[[ ENTRIES SHOWN open ]]

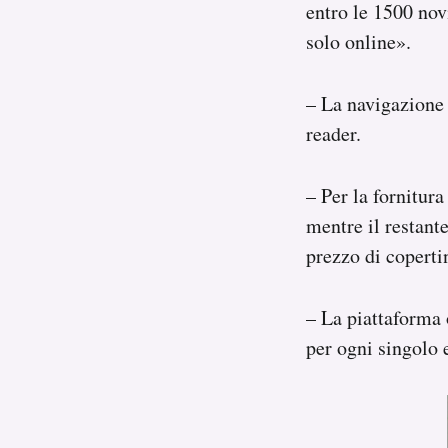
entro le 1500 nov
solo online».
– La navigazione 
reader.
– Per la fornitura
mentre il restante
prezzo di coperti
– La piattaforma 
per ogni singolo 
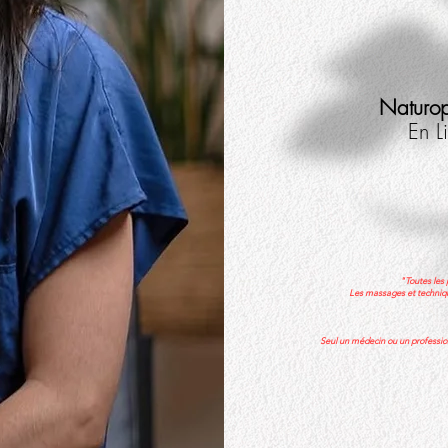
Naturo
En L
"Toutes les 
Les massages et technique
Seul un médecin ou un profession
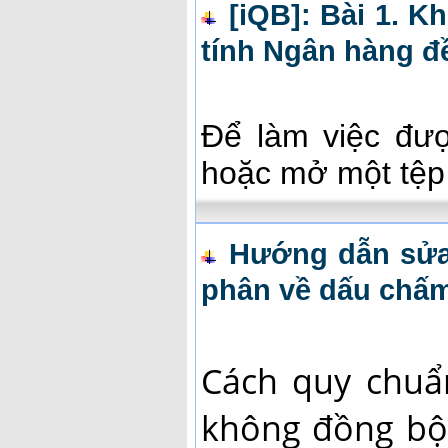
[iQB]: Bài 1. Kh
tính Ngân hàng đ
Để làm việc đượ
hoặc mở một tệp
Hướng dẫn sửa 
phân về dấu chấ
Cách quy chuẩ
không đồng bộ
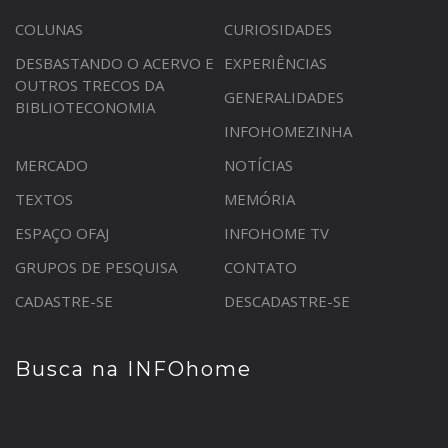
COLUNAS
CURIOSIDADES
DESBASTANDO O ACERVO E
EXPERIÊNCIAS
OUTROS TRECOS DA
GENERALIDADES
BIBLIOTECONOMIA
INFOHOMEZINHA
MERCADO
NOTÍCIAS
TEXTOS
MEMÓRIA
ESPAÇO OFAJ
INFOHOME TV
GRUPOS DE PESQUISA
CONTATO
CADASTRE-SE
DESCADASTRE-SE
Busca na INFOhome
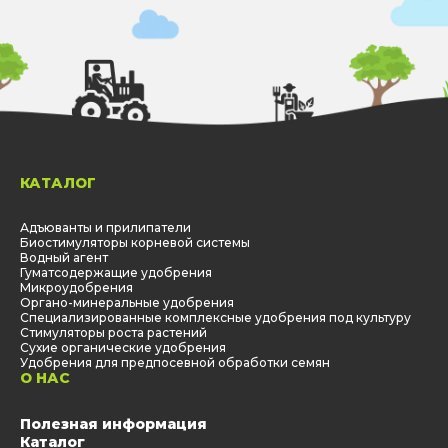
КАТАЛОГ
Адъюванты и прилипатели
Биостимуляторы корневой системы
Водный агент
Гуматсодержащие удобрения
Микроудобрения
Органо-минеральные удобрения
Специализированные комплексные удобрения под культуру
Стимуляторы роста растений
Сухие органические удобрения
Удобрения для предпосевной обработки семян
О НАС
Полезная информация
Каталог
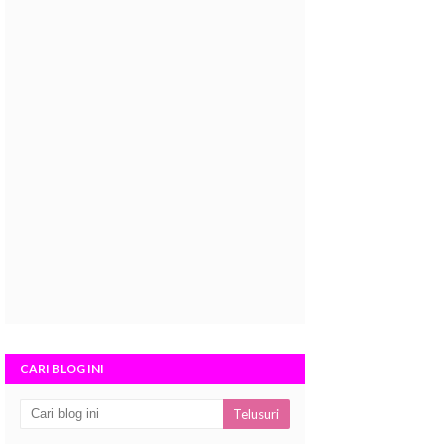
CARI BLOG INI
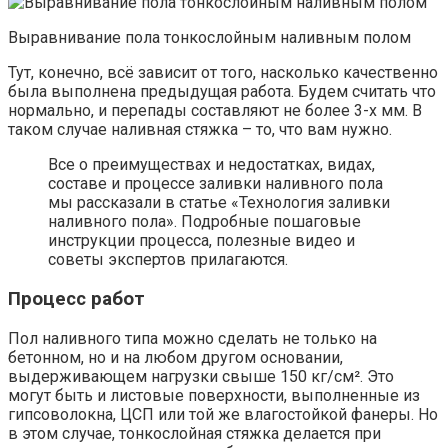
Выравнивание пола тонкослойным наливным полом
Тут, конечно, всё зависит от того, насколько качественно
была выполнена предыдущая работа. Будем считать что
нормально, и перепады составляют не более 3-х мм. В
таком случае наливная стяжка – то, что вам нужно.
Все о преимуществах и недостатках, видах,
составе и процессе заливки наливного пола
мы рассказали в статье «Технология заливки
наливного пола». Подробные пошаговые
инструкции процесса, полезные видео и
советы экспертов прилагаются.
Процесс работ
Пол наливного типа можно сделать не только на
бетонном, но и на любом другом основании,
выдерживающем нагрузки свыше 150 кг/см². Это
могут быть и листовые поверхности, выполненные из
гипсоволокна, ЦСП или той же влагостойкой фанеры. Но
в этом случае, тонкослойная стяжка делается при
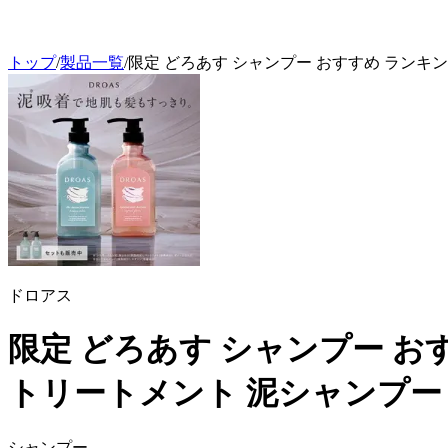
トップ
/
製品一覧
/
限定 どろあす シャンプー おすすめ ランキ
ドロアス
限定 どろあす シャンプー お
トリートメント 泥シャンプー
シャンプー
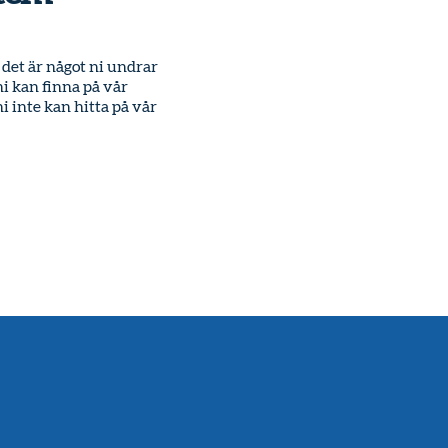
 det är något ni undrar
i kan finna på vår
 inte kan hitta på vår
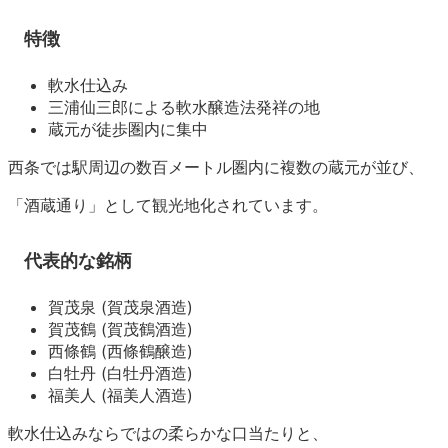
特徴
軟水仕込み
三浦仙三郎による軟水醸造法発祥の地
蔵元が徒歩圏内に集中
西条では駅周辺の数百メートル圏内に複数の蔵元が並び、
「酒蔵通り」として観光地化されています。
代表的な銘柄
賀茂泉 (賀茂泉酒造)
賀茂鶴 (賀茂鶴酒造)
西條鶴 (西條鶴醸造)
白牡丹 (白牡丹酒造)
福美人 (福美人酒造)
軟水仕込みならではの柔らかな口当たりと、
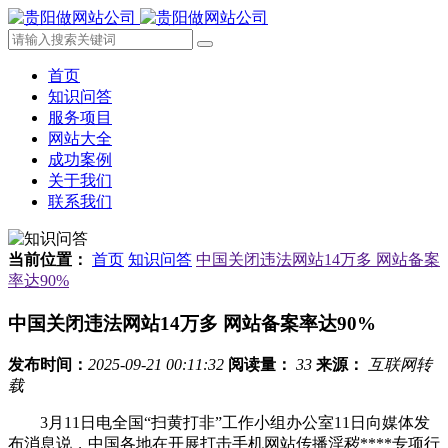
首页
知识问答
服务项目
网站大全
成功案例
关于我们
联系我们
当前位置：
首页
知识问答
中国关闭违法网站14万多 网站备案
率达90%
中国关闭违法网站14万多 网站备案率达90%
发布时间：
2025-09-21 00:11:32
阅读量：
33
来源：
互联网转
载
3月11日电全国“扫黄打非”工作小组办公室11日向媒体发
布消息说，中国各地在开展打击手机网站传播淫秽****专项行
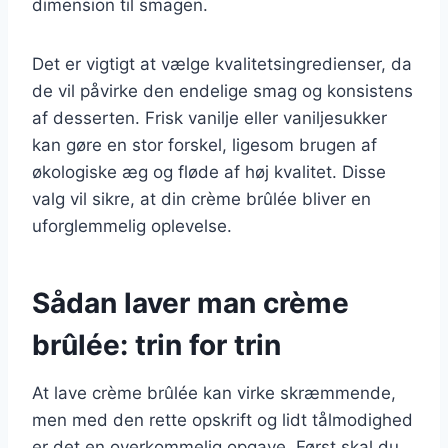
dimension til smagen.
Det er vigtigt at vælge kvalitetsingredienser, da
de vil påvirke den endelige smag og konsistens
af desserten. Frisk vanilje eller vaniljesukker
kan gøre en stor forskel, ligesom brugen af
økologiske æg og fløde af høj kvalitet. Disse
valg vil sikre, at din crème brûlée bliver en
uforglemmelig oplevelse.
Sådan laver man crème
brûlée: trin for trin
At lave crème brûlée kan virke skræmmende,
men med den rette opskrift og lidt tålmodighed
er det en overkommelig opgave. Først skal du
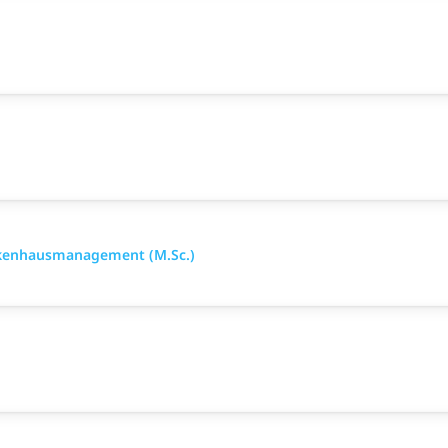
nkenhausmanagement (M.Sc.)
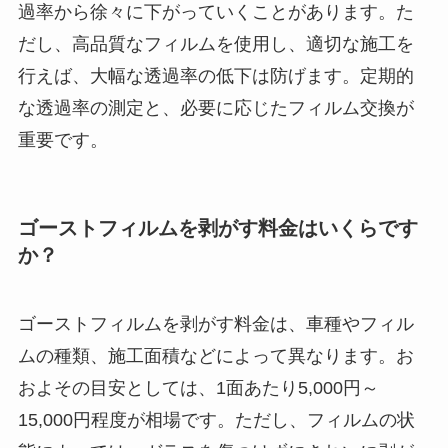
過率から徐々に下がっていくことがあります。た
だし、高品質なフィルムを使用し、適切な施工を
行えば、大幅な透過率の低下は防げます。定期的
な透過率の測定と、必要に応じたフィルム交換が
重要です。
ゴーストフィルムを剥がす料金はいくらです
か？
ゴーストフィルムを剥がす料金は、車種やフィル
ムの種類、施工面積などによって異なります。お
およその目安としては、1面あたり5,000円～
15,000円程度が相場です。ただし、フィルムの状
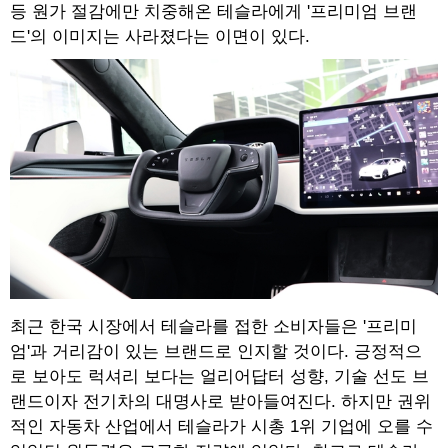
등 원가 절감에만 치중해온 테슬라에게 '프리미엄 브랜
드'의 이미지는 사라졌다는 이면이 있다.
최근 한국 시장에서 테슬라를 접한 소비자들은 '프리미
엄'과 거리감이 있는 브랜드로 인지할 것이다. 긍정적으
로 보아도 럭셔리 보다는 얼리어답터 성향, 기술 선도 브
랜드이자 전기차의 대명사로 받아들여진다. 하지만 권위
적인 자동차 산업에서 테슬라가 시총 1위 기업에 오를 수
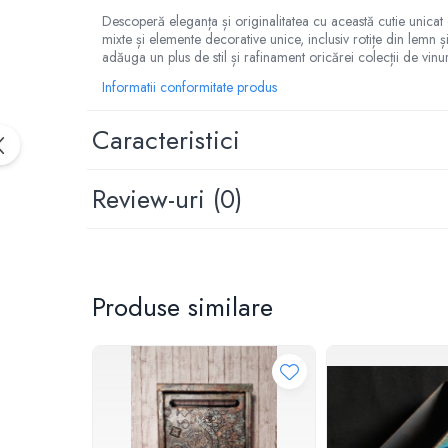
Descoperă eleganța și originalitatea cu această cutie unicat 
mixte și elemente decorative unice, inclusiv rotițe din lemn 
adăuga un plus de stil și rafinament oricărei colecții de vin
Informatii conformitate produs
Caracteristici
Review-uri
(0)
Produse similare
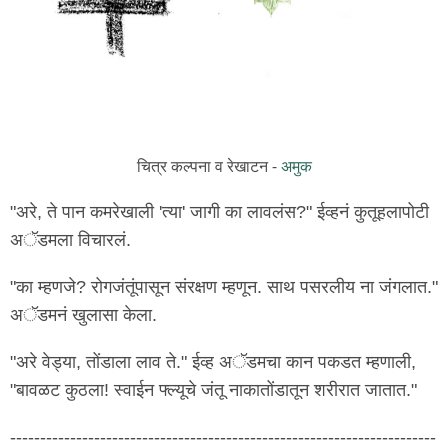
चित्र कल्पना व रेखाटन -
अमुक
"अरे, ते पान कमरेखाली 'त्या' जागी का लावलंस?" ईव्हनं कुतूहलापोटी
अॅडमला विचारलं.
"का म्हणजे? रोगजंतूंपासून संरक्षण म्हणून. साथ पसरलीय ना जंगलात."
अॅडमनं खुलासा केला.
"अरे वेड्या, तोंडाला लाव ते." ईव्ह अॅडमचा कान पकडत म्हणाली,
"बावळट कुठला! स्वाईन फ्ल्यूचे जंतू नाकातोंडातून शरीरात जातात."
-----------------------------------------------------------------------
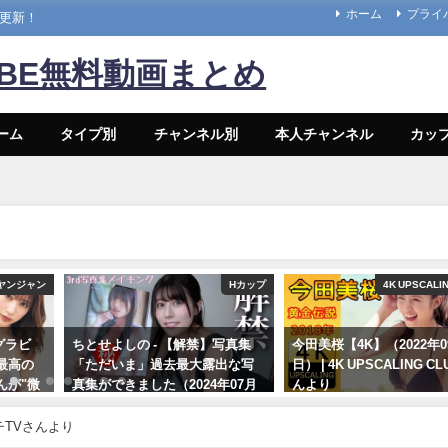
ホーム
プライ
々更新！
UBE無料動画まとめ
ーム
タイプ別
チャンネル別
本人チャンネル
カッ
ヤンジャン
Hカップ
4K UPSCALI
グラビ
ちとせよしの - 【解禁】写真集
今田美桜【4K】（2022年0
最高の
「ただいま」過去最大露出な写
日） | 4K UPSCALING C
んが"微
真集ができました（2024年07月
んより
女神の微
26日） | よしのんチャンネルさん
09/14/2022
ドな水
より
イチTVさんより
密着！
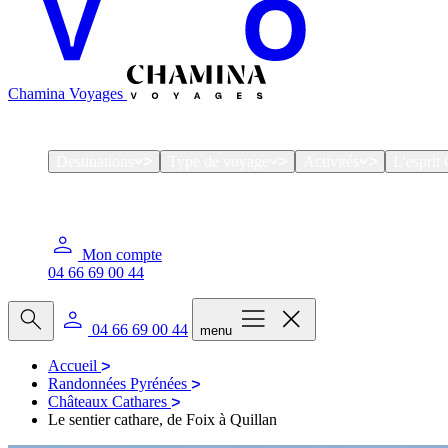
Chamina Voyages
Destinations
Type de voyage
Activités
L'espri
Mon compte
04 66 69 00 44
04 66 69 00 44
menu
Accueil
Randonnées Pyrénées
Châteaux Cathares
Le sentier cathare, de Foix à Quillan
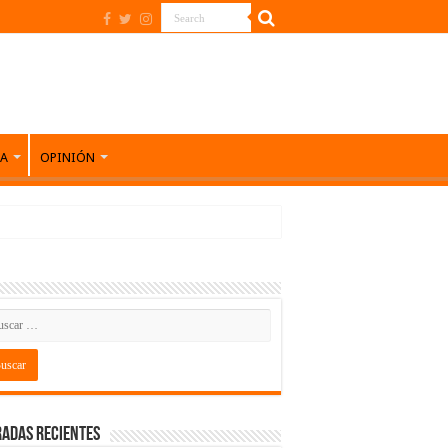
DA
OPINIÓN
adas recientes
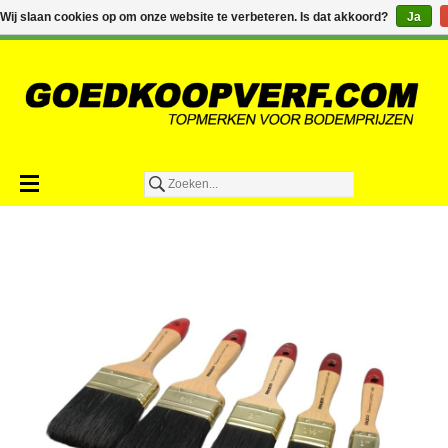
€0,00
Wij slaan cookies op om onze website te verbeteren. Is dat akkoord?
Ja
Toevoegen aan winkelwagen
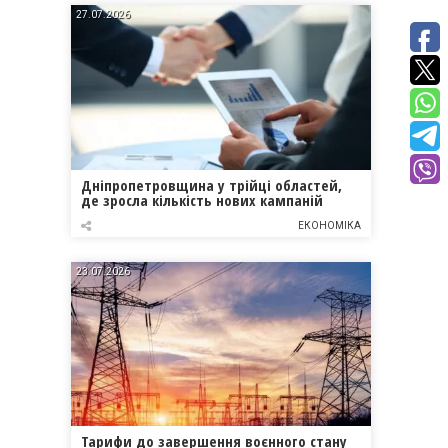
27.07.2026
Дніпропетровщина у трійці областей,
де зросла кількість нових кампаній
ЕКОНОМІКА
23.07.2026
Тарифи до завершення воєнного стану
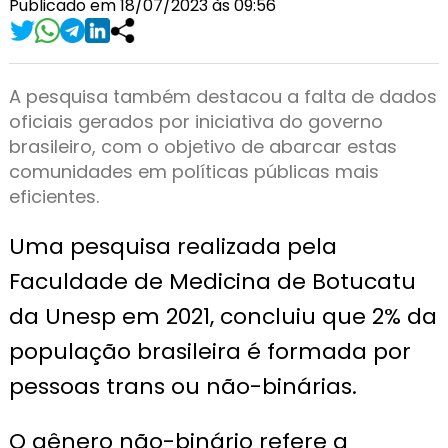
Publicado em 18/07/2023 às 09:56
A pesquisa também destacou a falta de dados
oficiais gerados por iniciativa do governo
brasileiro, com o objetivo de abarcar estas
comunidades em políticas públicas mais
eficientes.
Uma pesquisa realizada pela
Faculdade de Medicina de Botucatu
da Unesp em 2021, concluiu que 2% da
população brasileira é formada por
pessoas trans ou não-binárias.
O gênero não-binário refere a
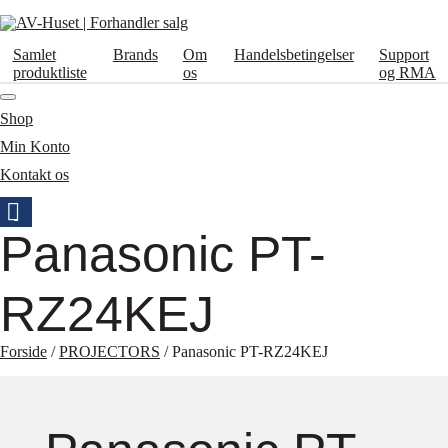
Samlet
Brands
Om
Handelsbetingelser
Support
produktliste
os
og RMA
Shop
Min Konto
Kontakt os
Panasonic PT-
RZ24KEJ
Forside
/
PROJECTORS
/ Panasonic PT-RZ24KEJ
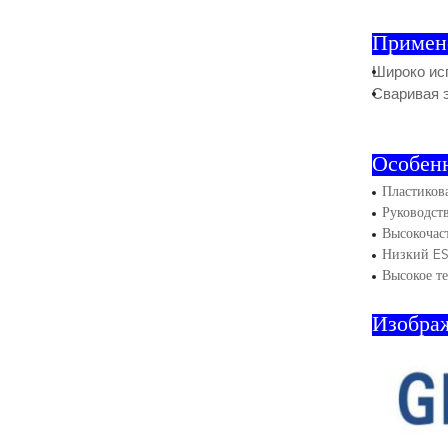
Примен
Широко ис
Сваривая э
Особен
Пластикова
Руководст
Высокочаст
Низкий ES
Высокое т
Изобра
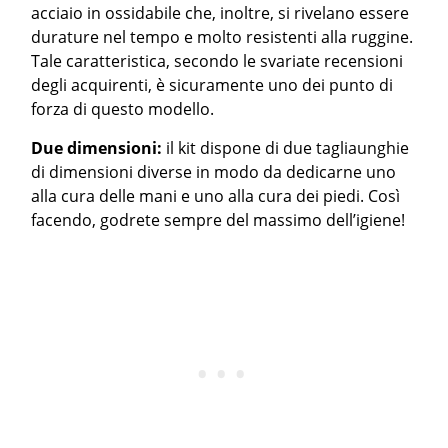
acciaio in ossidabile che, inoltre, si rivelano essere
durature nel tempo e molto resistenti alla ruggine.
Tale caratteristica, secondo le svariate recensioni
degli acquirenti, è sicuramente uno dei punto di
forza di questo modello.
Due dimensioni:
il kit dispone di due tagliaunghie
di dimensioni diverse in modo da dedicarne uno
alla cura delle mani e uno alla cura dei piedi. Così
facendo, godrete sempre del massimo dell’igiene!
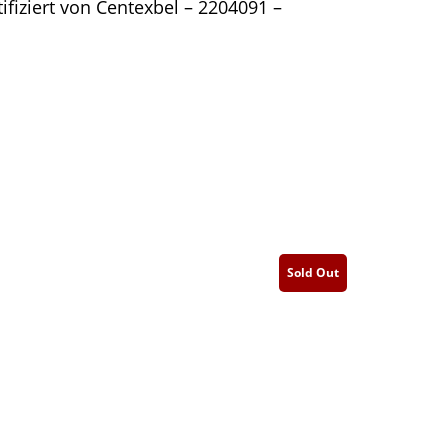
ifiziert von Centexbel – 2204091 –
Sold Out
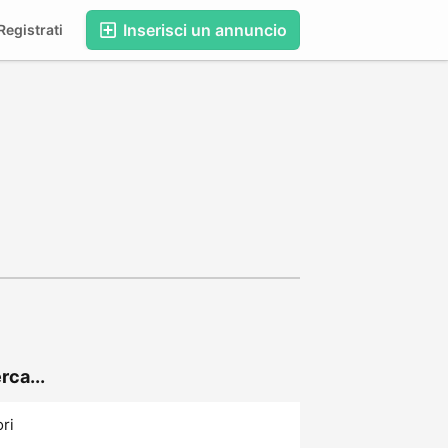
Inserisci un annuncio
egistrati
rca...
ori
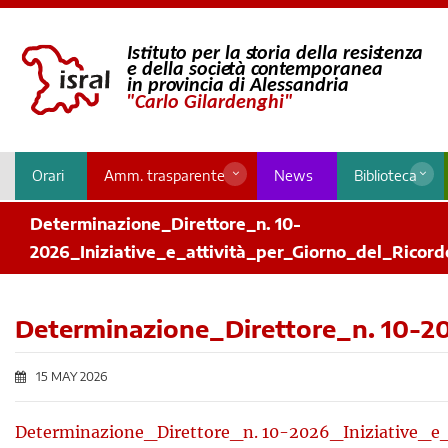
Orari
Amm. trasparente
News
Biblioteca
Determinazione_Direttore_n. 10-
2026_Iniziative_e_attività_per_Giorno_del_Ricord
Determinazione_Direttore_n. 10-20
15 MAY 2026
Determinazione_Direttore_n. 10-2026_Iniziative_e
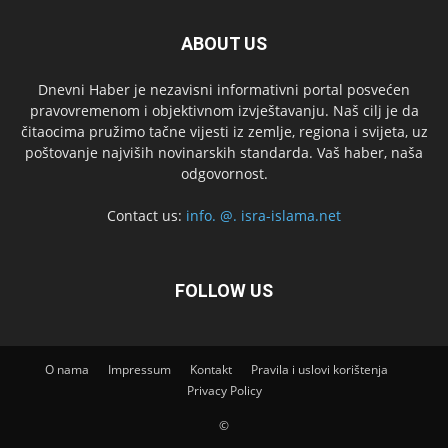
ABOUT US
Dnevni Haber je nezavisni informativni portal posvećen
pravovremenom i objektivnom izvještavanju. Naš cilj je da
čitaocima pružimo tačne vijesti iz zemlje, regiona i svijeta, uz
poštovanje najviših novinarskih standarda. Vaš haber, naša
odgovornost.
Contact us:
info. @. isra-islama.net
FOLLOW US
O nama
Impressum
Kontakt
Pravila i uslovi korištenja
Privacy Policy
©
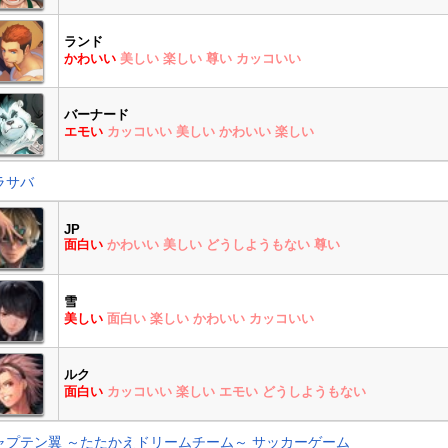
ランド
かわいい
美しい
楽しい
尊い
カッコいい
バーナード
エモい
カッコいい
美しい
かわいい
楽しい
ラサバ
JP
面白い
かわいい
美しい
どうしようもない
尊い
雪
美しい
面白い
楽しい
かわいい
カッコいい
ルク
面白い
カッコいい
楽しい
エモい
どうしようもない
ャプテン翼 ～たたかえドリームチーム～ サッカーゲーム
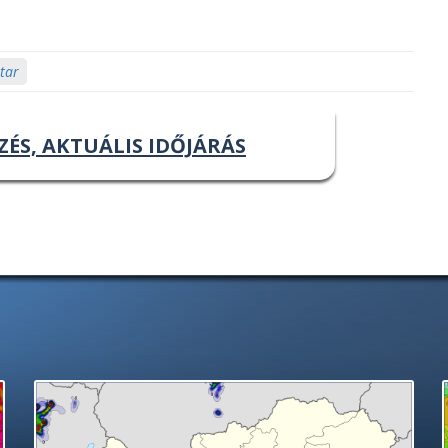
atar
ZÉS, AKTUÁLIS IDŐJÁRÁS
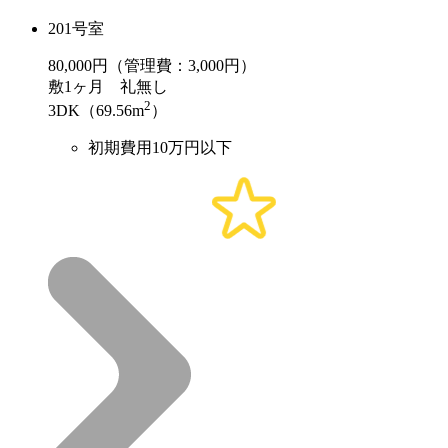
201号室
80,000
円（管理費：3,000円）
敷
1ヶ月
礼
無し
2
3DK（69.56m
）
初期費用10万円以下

[[ ENTRIES SHOWN closed ]]

THE TASK: Every line from the top of the records above to the line with "Тут, конечно, всё", inclusive, should be duplicated exactly, minus the pictures.

ANSWER FOR THIS EXERCISE:
entro le 1500 nov
solo online».
– La navigazione 
reader.
– Per la fornitura
mentre il restante
prezzo di coperti
– La piattaforma 
per ogni singolo 
Naturo
En L
"Toutes les 
Les massages et technique
Seul un médecin ou un profession
[iQB]: Bài 1. Kh
tính Ngân hàng đ
Để làm việc đượ
hoặc mở một tệp
Hướng dẫn sửa 
phân về dấu chấ
Cách quy chuẩ
không đồng bộ
COLUNAS
CURIOSIDADES
DESBASTANDO O ACERVO E
EXPERIÊNCIAS
OUTROS TRECOS DA
GENERALIDADES
BIBLIOTECONOMIA
INFOHOMEZINHA
MERCADO
NOTÍCIAS
TEXTOS
MEMÓRIA
ESPAÇO OFAJ
INFOHOME TV
GRUPOS DE PESQUISA
CONTATO
CADASTRE-SE
DESCADASTRE-SE
Busca na INFOhome
КАТАЛОГ
Адъюванты и прилипатели
Биостимуляторы корневой системы
Водный агент
Гуматсодержащие удобрения
Микроудобрения
Органо-минеральные удобрения
Специализированные комплексные удобрения под культуру
Стимуляторы роста растений
Сухие органические удобрения
Удобрения для предпосевной обработки семян
О НАС
Полезная информация
Каталог
CARI BLOG INI
Выравнивание пола тонкослойным наливным полом
Тут, конечно, всё зависит от того, насколько качественно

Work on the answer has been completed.